** Records for this task follows **
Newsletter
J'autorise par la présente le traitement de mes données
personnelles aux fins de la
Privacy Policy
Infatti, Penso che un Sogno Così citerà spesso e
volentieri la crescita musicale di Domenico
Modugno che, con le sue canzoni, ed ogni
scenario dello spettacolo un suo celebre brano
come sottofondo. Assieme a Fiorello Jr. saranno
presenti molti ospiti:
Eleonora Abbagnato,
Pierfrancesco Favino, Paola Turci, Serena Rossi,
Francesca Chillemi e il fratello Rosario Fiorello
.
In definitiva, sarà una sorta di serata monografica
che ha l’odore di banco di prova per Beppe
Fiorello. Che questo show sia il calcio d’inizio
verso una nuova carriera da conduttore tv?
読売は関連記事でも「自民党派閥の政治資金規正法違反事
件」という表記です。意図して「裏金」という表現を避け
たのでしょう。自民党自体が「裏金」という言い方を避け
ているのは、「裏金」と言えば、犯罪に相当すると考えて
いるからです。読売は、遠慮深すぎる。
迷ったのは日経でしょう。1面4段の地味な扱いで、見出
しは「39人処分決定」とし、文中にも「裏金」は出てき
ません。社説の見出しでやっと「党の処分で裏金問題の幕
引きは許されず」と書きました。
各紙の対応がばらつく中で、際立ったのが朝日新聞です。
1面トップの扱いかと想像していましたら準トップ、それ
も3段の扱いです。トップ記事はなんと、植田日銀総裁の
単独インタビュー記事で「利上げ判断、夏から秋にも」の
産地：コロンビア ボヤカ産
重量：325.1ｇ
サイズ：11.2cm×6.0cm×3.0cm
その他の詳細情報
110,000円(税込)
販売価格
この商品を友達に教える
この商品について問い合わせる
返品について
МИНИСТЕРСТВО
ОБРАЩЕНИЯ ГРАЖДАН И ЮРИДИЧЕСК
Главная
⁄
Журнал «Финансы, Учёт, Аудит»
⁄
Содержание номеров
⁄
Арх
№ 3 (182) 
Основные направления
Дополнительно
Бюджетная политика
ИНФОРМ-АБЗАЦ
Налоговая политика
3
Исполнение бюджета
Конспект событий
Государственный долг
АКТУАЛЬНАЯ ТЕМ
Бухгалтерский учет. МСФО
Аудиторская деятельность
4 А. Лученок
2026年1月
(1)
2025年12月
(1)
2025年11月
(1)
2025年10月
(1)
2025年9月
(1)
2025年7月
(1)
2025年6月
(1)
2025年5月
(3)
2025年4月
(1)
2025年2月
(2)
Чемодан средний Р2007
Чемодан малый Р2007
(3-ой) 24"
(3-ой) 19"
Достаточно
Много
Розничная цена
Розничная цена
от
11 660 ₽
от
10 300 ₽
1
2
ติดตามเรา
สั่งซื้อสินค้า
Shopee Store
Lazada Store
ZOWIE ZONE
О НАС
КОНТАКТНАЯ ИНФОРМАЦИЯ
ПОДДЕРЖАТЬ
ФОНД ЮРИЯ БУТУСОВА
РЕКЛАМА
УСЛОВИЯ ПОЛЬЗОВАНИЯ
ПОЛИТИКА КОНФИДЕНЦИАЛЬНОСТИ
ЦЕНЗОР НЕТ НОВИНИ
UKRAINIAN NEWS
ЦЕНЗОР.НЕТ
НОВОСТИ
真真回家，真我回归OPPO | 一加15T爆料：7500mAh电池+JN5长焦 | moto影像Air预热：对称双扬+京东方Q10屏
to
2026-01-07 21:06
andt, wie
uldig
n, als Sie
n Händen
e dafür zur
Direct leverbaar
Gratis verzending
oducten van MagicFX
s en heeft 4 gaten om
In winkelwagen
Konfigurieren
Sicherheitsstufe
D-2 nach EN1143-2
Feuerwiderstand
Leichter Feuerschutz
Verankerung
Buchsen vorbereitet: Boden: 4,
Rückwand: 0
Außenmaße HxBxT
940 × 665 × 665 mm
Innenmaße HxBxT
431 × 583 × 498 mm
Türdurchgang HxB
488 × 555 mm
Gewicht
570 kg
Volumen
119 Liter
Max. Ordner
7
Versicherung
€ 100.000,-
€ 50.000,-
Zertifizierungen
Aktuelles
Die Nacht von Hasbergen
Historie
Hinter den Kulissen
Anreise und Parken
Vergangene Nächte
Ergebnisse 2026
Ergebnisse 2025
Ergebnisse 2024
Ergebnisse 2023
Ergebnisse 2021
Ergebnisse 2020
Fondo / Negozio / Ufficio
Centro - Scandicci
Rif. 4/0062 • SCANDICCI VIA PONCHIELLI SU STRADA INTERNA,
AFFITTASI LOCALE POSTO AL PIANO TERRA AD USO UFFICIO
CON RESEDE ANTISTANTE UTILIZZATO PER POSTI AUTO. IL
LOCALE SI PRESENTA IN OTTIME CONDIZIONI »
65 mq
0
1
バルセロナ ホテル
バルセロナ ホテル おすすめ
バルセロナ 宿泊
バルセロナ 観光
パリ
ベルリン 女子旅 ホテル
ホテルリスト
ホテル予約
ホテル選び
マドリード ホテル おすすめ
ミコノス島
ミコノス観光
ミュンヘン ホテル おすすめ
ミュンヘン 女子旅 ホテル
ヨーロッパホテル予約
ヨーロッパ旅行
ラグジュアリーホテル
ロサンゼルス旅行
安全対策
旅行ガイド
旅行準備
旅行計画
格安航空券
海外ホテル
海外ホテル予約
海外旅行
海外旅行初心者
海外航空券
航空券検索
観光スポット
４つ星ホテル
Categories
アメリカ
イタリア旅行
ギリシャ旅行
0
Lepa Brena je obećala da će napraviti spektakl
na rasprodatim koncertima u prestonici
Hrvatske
** End of Records for this task **
Activity: Where a line of the records contains the word "Fiorello", count it; state only the final tally.

Expected answer: 3